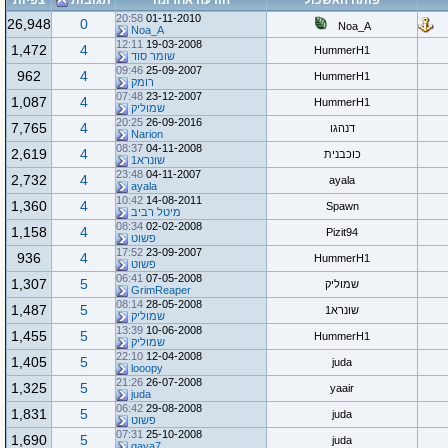
פותח האשכול
הודעה אחרונה
תגובות
צפיות
20:58
01-11-2010
26,948
0
Noa_A
Noa_A
12:11
19-03-2008
1,472
4
HummerH1
שומר סוד
09:46
25-09-2007
962
4
HummerH1
רומק
07:48
23-12-2007
1,087
4
HummerH1
שמוליק
20:25
26-09-2016
7,765
4
דנהגו
Narion
08:37
04-11-2008
2,619
4
כוכבנית
שונרא1
23:48
04-11-2007
2,732
4
ayala
ayala
10:42
14-08-2011
1,360
4
Spawn
מיטל רביב
08:34
02-02-2008
1,158
4
Pizit94
פשוט
17:52
23-09-2007
936
4
HummerH1
פשוט
06:41
07-05-2008
1,307
5
שמוליק
GrimReaper
08:14
28-05-2008
1,487
5
שונרא1
שמוליק
13:39
10-06-2008
1,455
5
HummerH1
שמוליק
22:10
12-04-2008
1,405
5
juda
looopy
21:26
26-07-2008
1,325
5
yaair
juda
06:42
29-08-2008
1,831
5
juda
פשוט
07:31
25-10-2008
1,690
5
juda
gaya7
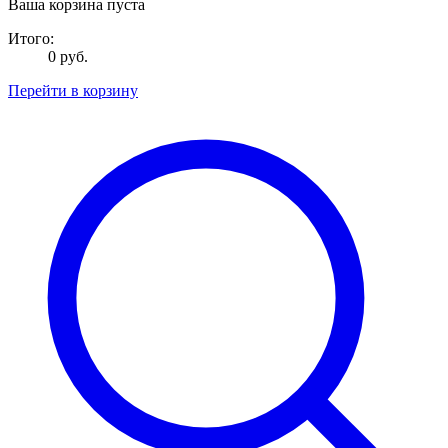
Ваша корзина пуста
Итого:
0 руб.
Перейти в корзину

..............................

→ Goal of the exercise: Your job is to transcribe the records exactly and in full. Pictures are not part of the copy.

→ Task output:
פותח האשכול
הודעה אחרונה
תגובות
צפיות
20:58
01-11-2010
26,948
0
Noa_A
Noa_A
12:11
19-03-2008
1,472
4
HummerH1
שומר סוד
09:46
25-09-2007
962
4
HummerH1
רומק
07:48
23-12-2007
1,087
4
HummerH1
שמוליק
20:25
26-09-2016
7,765
4
דנהגו
Narion
08:37
04-11-2008
2,619
4
כוכבנית
שונרא1
23:48
04-11-2007
2,732
4
ayala
ayala
10:42
14-08-2011
1,360
4
Spawn
מיטל רביב
08:34
02-02-2008
1,158
4
Pizit94
פשוט
17:52
23-09-2007
936
4
HummerH1
פשוט
06:41
07-05-2008
1,307
5
שמוליק
GrimReaper
08:14
28-05-2008
1,487
5
שונרא1
שמוליק
13:39
10-06-2008
1,455
5
HummerH1
שמוליק
22:10
12-04-2008
1,405
5
juda
looopy
21:26
26-07-2008
1,325
5
yaair
juda
06:42
29-08-2008
1,831
5
juda
פשוט
07:31
25-10-2008
1,690
5
juda
gaya7
Ваша корзина пуста
Итого:
0 руб.
Перейти в корзину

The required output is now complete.